FRANKFURT (Reuters) – The case for a European Central Bank (ECB) rate cut in June is strengthening amid falling services inflation, Philip Lane, the ECB’s chief economist, said on Monday. the Frankfurt institution, in an interview given to the Spanish newspaper El Confidencial.
The ECB has hinted it could ease monetary policy after its June 6 meeting if new data supports rate-setters’ beliefs that inflation will move closer to the 2% target. by mid-2025.
“Both the preliminary estimate of euro area inflation for April and the first quarter GDP figure reinforce my confidence that inflation should return to its target within the given time frame,” Philip Lane said.
“So, as of today, my personal confidence level has improved from our April meeting,” he added, noting that more key data is still to be released in the coming weeks.
Investors also seem to think that a rate cut in June is almost a given, even if doubts have built up in recent weeks about measures beyond this deadline, with the US Federal Reserve (Fed) having suggested that its easing monetary could be delayed.

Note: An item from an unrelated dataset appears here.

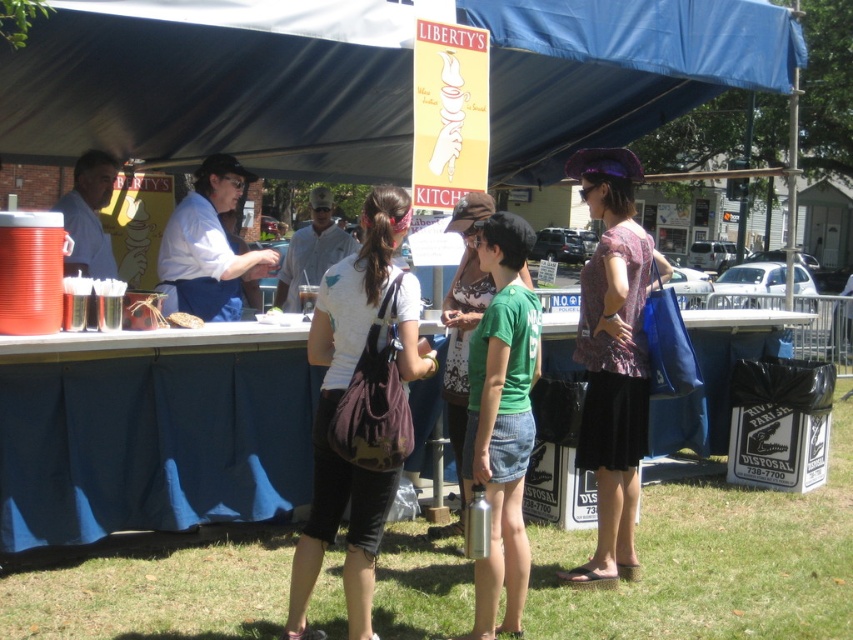 Does printed cotton blouse at center have a greater width compared to white fabric apron at center?

Correct, the width of printed cotton blouse at center exceeds that of white fabric apron at center.

Does printed cotton blouse at center have a smaller size compared to white fabric apron at center?

Incorrect, printed cotton blouse at center is not smaller in size than white fabric apron at center.

Locate an element on the screen. printed cotton blouse at center is located at coordinates (612, 356).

Even though the ECB insists it does not depend on the Fed, a growing gap between interest rates among the world’s biggest central banks would weaken the euro and boost European inflation, dampening the impact of a solitary decision by the ECB.
Philip Lane stressed that April inflation data finally showed improvement on easing price growth in services, but that the bank would continue to monitor the sector to ensure it does not subsequently derail the disinflation process.
Headline inflation stood at 2.4% year-on-year in April and the ECB expects it to fluctuate around this level for most of the year, before falling below this threshold again in 2025.